Il clan Casamonica e il raid al Roxy Bar: «Si sentivano padroni» `
 



LE MOTIVAZIONI
Il procuratore generale Andrea De Gasperiis, nel chiedere la conferma delle pena, ha parlato di «Una ostentazione del potere del clan sul territorio». Un elemento ritenuto chiave anche dal gip Maria Paola Tomaselli, che nel giudizio abbreviato di primo grado aveva considerato che i tre Di Silvio si erano mossi con fare da clan, perché avrebbero agito per «ribadire il loro dominio sulla zona» ed «eliminare chiunque si ponesse rispetto ad esso come corpo estraneo, insubordinato o non allineato alle regole da loro imposte».
Il magistrato aveva puntualizzato: «In una situazione di tal fatta, poco importa che l'esistenza di un clan Casamonica non sia stata ancora giudizialmente accertata con sentenza passata in giudicato, non solo perché la sua presenza nel territorio indicata è affermata da due collaboratori di giustizia e dalle stesse vittime, ma soprattutto perché la sussistenza della contestata aggravante è sufficiente che venga evocata». Un impianto accusatorio che ha retto anche in secondo grado.

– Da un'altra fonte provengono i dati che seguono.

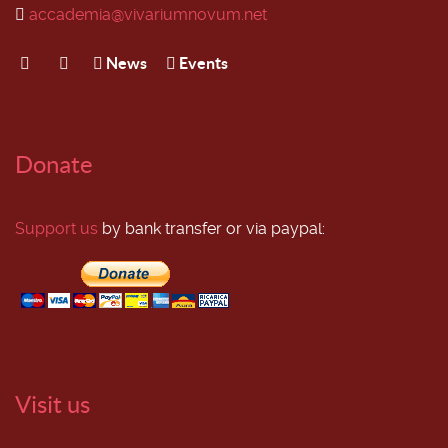
accademia@vivariumnovum.net
News
Events
Donate
Support us
by bank transfer or via paypal:
Visit us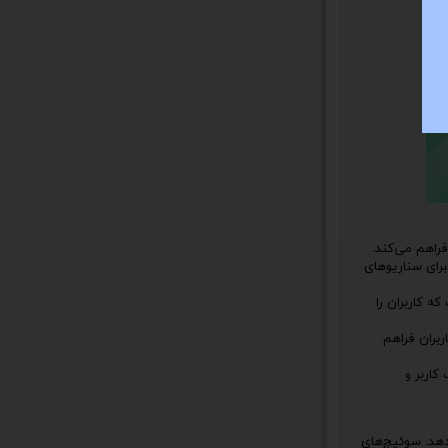
فراهم می‌کند.
برای سناریوهای
JERRZ با قابلیت تعویض گرم است که کاربران را
 کاربران فراهم
تلف کاربر و
ه می‌دهد. سوئیچ‌های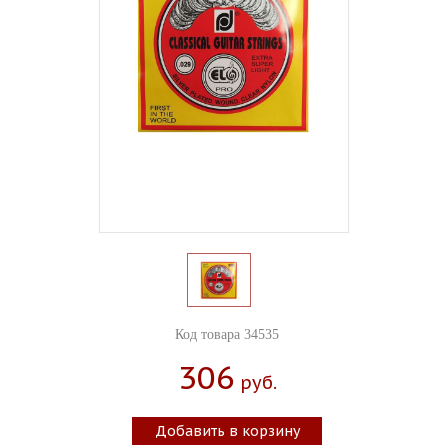
Код товара 34535
306
Руб.
Добавить в корзину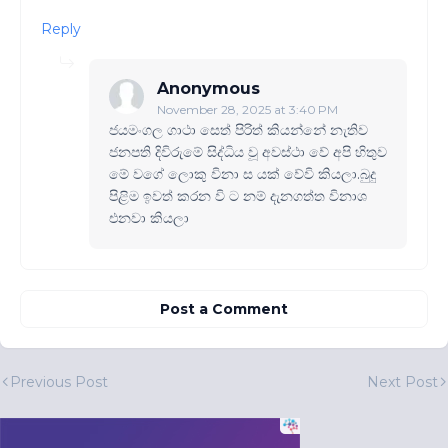
Reply
Anonymous
November 28, 2025 at 3:40 PM
ජයමංගල ගාථා සෙත් පිරිත් කියන්නේ නැතිව
ජනපති දිවිරුමේ සිද්ධිය වූ අවස්ථා වේ අපි හිතුව
මේ වගේ ලොකු විනා ස යක් වේවි කියලා.බුදු
පිළිම ඉවත් කරන වි ට නම් දැනගත්ත විනාශ
එනවා කියලා
Post a Comment
Previous Post
Next Post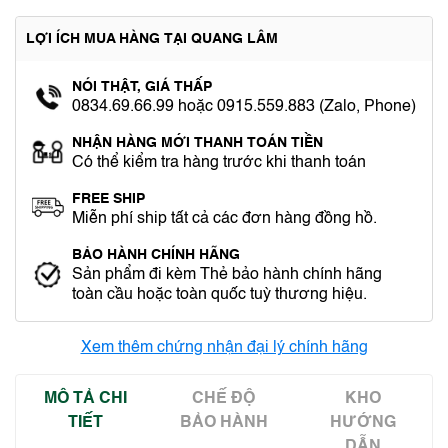
LỢI ÍCH MUA HÀNG TẠI QUANG LÂM
NÓI THẬT, GIÁ THẤP
0834.69.66.99 hoặc 0915.559.883 (Zalo, Phone)
NHẬN HÀNG MỚI THANH TOÁN TIỀN
Có thể kiểm tra hàng trước khi thanh toán
FREE SHIP
Miễn phí ship tất cả các đơn hàng đồng hồ.
BẢO HÀNH CHÍNH HÃNG
Sản phẩm đi kèm Thẻ bảo hành chính hãng
toàn cầu hoặc toàn quốc tuỳ thương hiệu.
Xem thêm chứng nhận đại lý chính hãng
MÔ TẢ CHI
CHẾ ĐỘ
KHO
TIẾT
BẢO HÀNH
HƯỚNG
DẪN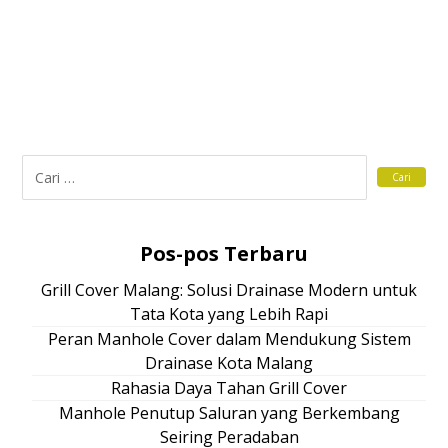
Pos-pos Terbaru
Grill Cover Malang: Solusi Drainase Modern untuk
Tata Kota yang Lebih Rapi
Peran Manhole Cover dalam Mendukung Sistem
Drainase Kota Malang
Rahasia Daya Tahan Grill Cover
Manhole Penutup Saluran yang Berkembang
Seiring Peradaban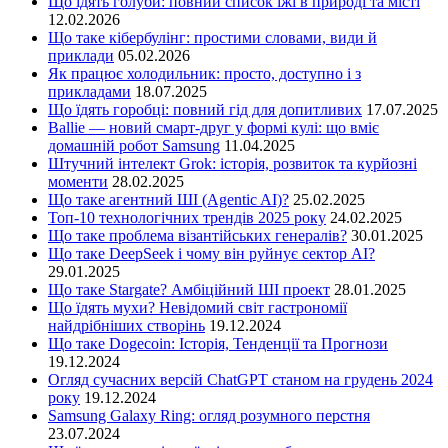
Що їдять голуби: повний список їжі в природі та місті
12.02.2026
Що таке кібербулінг: простими словами, види й
приклади
05.02.2026
Як працює холодильник: просто, доступно і з
прикладами
18.07.2025
Що їдять горобці: повний гід для допитливих
17.07.2025
Ballie — новий смарт-друг у формі кулі: що вміє
домашній робот Samsung
11.04.2025
Штучний інтелект Grok: історія, розвиток та курйозні
моменти
28.02.2025
Що таке агентний ШІ (Agentic AI)?
25.02.2025
Топ-10 технологічних трендів 2025 року
24.02.2025
Що таке проблема візантійських генералів?
30.01.2025
Що таке DeepSeek і чому він руйнує сектор АІ?
29.01.2025
Що таке Stargate? Амбіційний ШІ проект
28.01.2025
Що їдять мухи? Невідомий світ гастрономії
найдрібніших створінь
19.12.2024
Що таке Dogecoin: Історія, Тенденції та Прогнози
19.12.2024
Огляд сучасних версій ChatGPT станом на грудень 2024
року
19.12.2024
Samsung Galaxy Ring: огляд розумного перстня
23.07.2024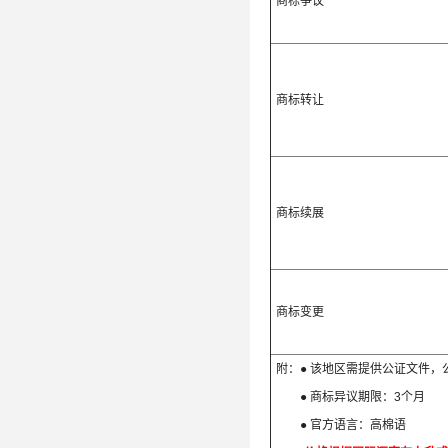
商标争议
商标转让
商标续展
商标变更
附：● 该地区需提供公证文件，公
● 商标异议期限：3个月 ●
● 官方语言：高棉语 ● U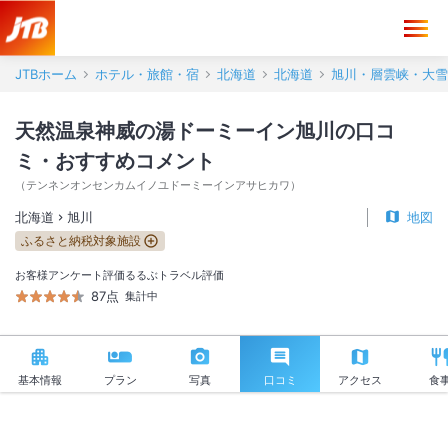
天然温泉神威の湯ドーミーイン旭川 口コミ・おすすめコメント＜旭川
JTBホーム
ホテル・旅館・宿
北海道
北海道
旭川・層雲峡・大雪
天然温泉神威の湯ドーミーイン旭川の口コ
ミ・おすすめコメント
（
テンネンオンセンカムイノユドーミーインアサヒカワ
）
北海道
旭川
地図
ふるさと納税対象施設
お客様アンケート評価
るるぶトラベル評価
87点
集計中
基本情報
プラン
写真
口コミ
アクセス
食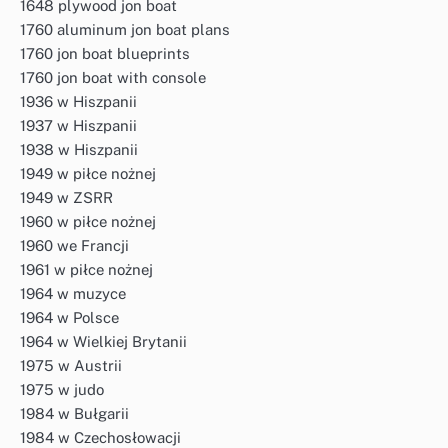
1648 plywood jon boat
1760 aluminum jon boat plans
1760 jon boat blueprints
1760 jon boat with console
1936 w Hiszpanii
1937 w Hiszpanii
1938 w Hiszpanii
1949 w piłce nożnej
1949 w ZSRR
1960 w piłce nożnej
1960 we Francji
1961 w piłce nożnej
1964 w muzyce
1964 w Polsce
1964 w Wielkiej Brytanii
1975 w Austrii
1975 w judo
1984 w Bułgarii
1984 w Czechosłowacji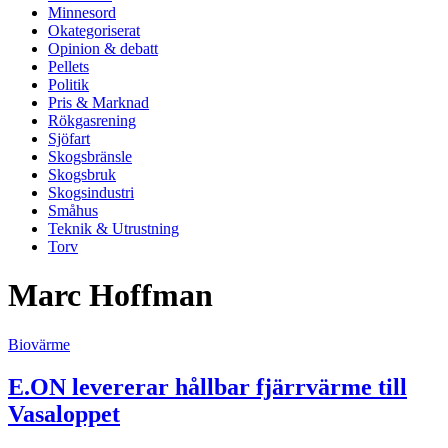
Minnesord
Okategoriserat
Opinion & debatt
Pellets
Politik
Pris & Marknad
Rökgasrening
Sjöfart
Skogsbränsle
Skogsbruk
Skogsindustri
Småhus
Teknik & Utrustning
Torv
Marc Hoffman
Biovärme
E.ON levererar hållbar fjärrvärme till
Vasaloppet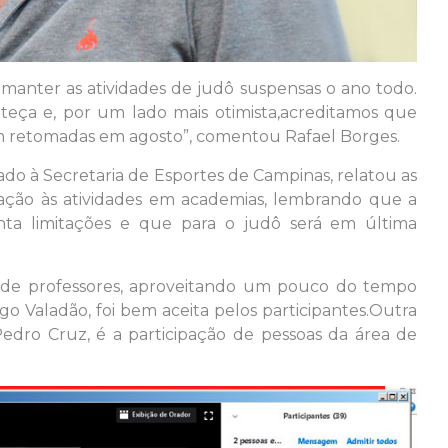
 manter as atividades de judô suspensas o ano todo.
eça e, por um lado mais otimista,acreditamos que
am retomadas em agosto”, comentou Rafael Borges.
gado à Secretaria de Esportes de Campinas, relatou as
ação às atividades em academias, lembrando que a
renta limitações e que para o judô será em última
ão de professores, aproveitando um pouco do tempo
go Valadão, foi bem aceita pelos participantes.Outra
edro Cruz, é a participação de pessoas da área de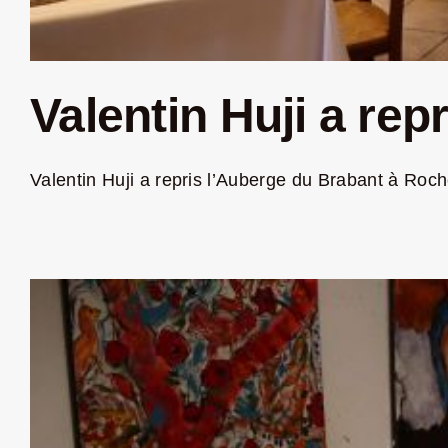
Valentin Huji a rep
Valentin Huji a repris l’Auberge du Brabant à Roche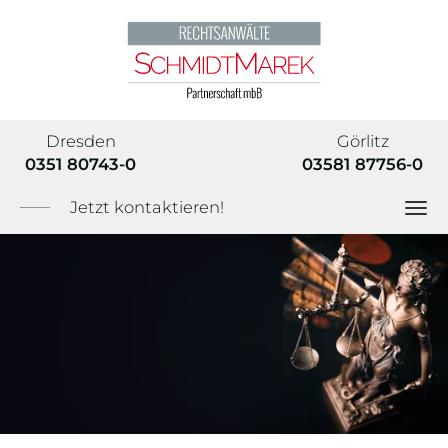
Dresden
Görlitz
0351 80743-0
03581 87756-0
Jetzt kontaktieren!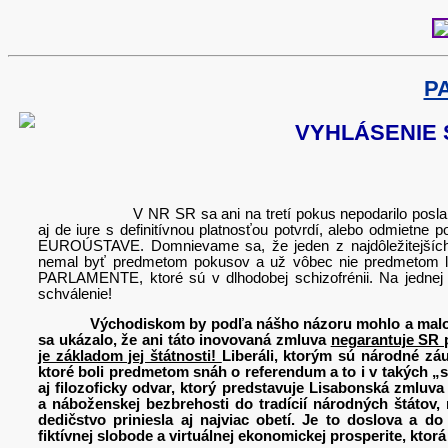
P
VYHLÁSENIE 
V NR SR sa ani na tretí pokus nepodarilo poslancom ús
aj de iure s definitívnou platnosťou potvrdí, alebo odmietne 
EUROÚSTAVE. Domnievame sa, že jeden z najdôležitejších
nemal byť predmetom pokusov a už vôbec nie predmetom l
PARLAMENTE, ktoré sú v dlhodobej schizofrénii. Na jednej str
schválenie!
Východiskom by podľa nášho názoru mohlo a malo byť v
sa ukázalo, že ani táto inovovaná zmluva
negarantuje SR p
je základom jej štátnosti!
Liberáli, ktorým sú národné zá
ktoré boli predmetom snáh o referendum a to i v takých „
aj filozoficky odvar, ktorý predstavuje Lisabonská zmluv
a náboženskej bezbrehosti do tradícií národných štátov, 
dedičstvo priniesla aj najviac obetí. Je to doslova a 
fiktívnej slobode a virtuálnej ekonomickej prosperite, kto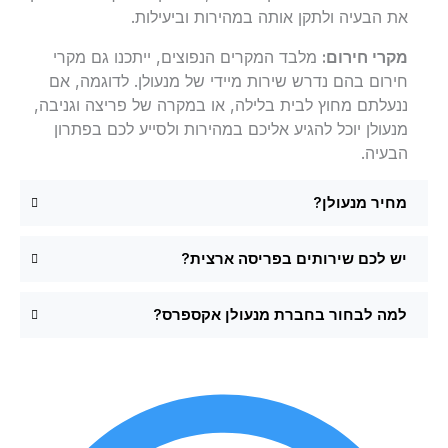
את הבעיה ולתקן אותה במהירות וביעילות.
מקרי חירום:
מלבד המקרים הנפוצים, ייתכנו גם מקרי
חירום בהם נדרש שירות מיידי של מנעולן. לדוגמה, אם
ננעלתם מחוץ לבית בלילה, או במקרה של פריצה וגניבה,
מנעולן יוכל להגיע אליכם במהירות ולסייע לכם בפתרון
הבעיה.
מחיר מנעולן?
יש לכם שירותים בפריסה ארצית?
למה לבחור בחברת מנעולן אקספרס?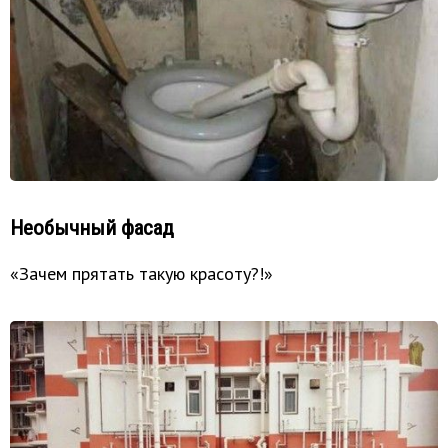
Необычный фасад
«Зачем прятать такую красоту?!»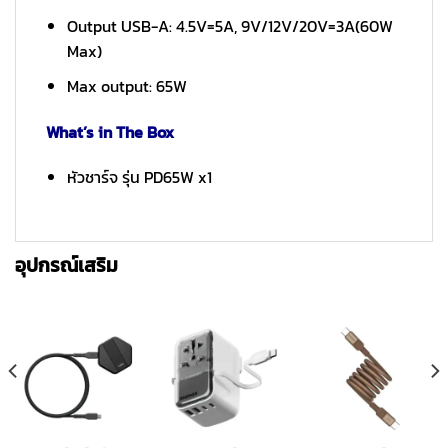
Output USB-A: 4.5V=5A, 9V/12V/20V=3A(60W
Max)
Max output: 65W
What’s in The Box
หัวชาร์จ รุ่น PD65W x1
อุปกรณ์เสริม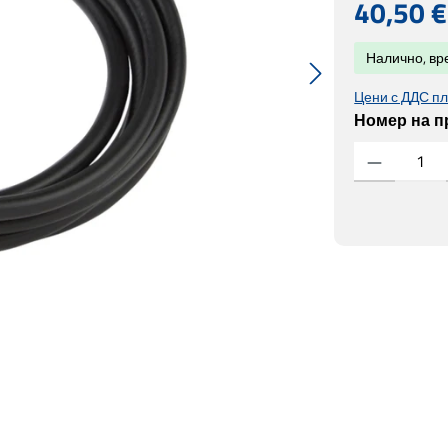
Редовна цен
40,50 €
Налично, вре
Цени с ДДС пл
Номер на п
Количество на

La sussistenza di un clima di omertà e di paura sono stati evidenziati anche dagli avvocati di parte civile, Licia D'Amico, per l'associazione Caponnetto, e Dora Vencia e Luigi Ciotti, per la disabile e i baristi. La pubblica iattanza, l'ostentazione di superiorità mostrata quel giorno da Antonio Casamonica e dai cugini, era stata dettata dalla padronanza da boss, aveva ricostruito negli atti di inchiesta il pm Giovanni Musarò, titolare dell'indagine. Il pm nella requisitoria contro i Casamonica, aveva parlato di un capobranco che agisce «nel suo feudo», con una famiglia ramificata alle spalle che, «compatta, si muove con le stesse finalità: delinquere, imponendo un clima omertoso».

IL FATTO
Una ostentazione, cominciata con un lancio di occhiali sfilati alla vittima, una ragazza disabile che, sentendo protestare Casamonica «sui romeni di m..» che gestivano il Roxy Bar, si era permessa di dire: «Perché allora non vai a comprare le sigarette altrove?». Una mancanza di rispetto che andava punita. Era stato Casamonica ad armare Di Silvio, a bloccare il barista che voleva intervenire in difesa della ragazza e che poi aveva dato una pacca sulla mano dell'amico e complice per compiacersi. «Una vicenda miserabile», l'aveva definita Musarò. Una ragazzata, invece, ha ribadito ieri, il difensore dei tre Di Silvio, l'avvocato Angelo Staniscia. Che per il nonno ha aggiunto: «Si tratta solo di un vecchietto innocuo». Finito sotto accusa, secondo lui, per avere fatto da paciere, chiedendo ai titolari del bar di ritirare la denuncia contro i nipoti. Anche se la versione delle vittime è un'altra: «Allora volete la guerra?», avrebbe detto l'anziano imputato. Una chiara minaccia, almeno secondo l'accusa.